Caching Retriever Results¶
RetrieverCache
saves the retrieved results based on the fields
of each row. When the same row is encountered again, the value is read from the cache,
avoiding retrieving again.
Example use case: I want to test several different re-ranking models over the same initial set of documents, and I want to save time by not re-running the queries each time.
You use a RetrieverCache
in place of the retriever in a pipeline. It holds a reference to
the retriever so that it can retrieve results for queries that are missing from the cache.
Warning
Important Caveats:
RetrieverCache
saves scores based on all the input columns by default. Changes in any of the values will result in a cache miss, even if the column does not affect the retriever’s output. You can specify a subset of columns using theon
parameter.DBM does not support concurrent reads/writes from multiple threads or processes. Keep only a single
RetrieverCache
pointing to a cache file location open at a time.A
RetrieverCache
represents the cross between a retriever and a corpus. Do not try to use a single cache across multiple retrievers or corpora – you’ll get unexpected/invalid results.
Example:
import pyterrier as pt
from pyterrier_caching import RetrieverCache
# Setup
cached_retriever = RetrieverCache('path/to/cache', MyRetriever())

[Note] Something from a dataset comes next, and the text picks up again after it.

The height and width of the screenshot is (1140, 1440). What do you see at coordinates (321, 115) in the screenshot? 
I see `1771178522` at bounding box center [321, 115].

dataset = pt.get_dataset('some-dataset') # e.g., 'irds:msmarco-passage'
# Use the RetrieverCache cache object just as you would a retriever
cached_pipeline = cached_retriever >> MySecondStage()
cached_pipeline(dataset.get_topics())
# Will be faster when you run it a second time, since all values are cached
cached_pipeline(dataset.get_topics())
API Documentation¶
- pyterrier_caching.RetrieverCache¶
alias of
DbmRetrieverCache
- class pyterrier_caching.DbmRetrieverCache(path, retriever=None, on=None, verbose=False)[source]¶
A
RetrieverCache
that stores retrieved results indbm.dumb
database files.- Parameters:
path – The path to the cache.
retriever – The retriever that is cached.
on – The column(s) to use as the key for the cache. If None, all columns will be used.
verbose – If True, print progress information.